PROBLEM DETAILS =>
Look through the data below for the line with "Willi Arsan &", and transcribe it exactly together with each line after it up to and including the line with "دد من اللقاءات". Give nothing else.
═════ SOURCE MATERIAL
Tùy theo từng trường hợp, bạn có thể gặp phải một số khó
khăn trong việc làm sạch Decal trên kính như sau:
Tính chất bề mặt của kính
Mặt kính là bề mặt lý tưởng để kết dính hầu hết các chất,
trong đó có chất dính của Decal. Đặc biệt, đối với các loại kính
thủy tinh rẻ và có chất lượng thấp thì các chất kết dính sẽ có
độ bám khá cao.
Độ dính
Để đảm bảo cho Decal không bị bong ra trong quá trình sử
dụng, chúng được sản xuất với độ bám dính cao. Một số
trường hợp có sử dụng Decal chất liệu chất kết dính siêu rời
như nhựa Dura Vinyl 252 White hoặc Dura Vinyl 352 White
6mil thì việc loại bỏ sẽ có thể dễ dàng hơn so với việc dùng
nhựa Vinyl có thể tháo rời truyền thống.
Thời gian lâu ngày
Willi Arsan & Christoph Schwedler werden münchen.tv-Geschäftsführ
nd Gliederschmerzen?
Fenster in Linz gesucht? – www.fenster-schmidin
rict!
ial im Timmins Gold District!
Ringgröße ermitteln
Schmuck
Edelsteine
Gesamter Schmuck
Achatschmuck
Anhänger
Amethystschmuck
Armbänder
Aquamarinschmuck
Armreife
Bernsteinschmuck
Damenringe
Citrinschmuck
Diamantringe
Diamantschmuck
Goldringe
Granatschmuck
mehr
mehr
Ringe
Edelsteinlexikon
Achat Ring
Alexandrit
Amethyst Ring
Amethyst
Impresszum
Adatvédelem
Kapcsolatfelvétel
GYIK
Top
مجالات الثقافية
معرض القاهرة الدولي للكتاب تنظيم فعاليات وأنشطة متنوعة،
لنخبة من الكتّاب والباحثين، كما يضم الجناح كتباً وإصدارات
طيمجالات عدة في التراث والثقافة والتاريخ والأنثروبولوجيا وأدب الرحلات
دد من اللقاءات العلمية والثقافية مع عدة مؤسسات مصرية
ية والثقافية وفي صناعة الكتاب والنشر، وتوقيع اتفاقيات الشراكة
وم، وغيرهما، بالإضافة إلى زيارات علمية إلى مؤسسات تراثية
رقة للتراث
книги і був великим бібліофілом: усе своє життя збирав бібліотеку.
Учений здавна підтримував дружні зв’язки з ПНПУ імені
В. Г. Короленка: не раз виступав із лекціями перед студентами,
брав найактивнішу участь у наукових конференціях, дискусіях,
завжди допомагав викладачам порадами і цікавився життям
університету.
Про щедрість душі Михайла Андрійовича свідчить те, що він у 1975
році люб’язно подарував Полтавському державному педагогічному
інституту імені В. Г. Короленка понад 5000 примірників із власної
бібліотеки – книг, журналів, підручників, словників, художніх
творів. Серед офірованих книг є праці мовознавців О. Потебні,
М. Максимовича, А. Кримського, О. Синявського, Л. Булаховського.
══════════
RESPONSE TO THE EXERCISE =>
Willi Arsan & Christoph Schwedler werden münchen.tv-Geschäftsführ
nd Gliederschmerzen?
Fenster in Linz gesucht? – www.fenster-schmidin
rict!
ial im Timmins Gold District!
Ringgröße ermitteln
Schmuck
Edelsteine
Gesamter Schmuck
Achatschmuck
Anhänger
Amethystschmuck
Armbänder
Aquamarinschmuck
Armreife
Bernsteinschmuck
Damenringe
Citrinschmuck
Diamantringe
Diamantschmuck
Goldringe
Granatschmuck
mehr
mehr
Ringe
Edelsteinlexikon
Achat Ring
Alexandrit
Amethyst Ring
Amethyst
Impresszum
Adatvédelem
Kapcsolatfelvétel
GYIK
Top
مجالات الثقافية
معرض القاهرة الدولي للكتاب تنظيم فعاليات وأنشطة متنوعة،
لنخبة من الكتّاب والباحثين، كما يضم الجناح كتباً وإصدارات
طيمجالات عدة في التراث والثقافة والتاريخ والأنثروبولوجيا وأدب الرحلات
دد من اللقاءات العلمية والثقافية مع عدة مؤسسات مصرية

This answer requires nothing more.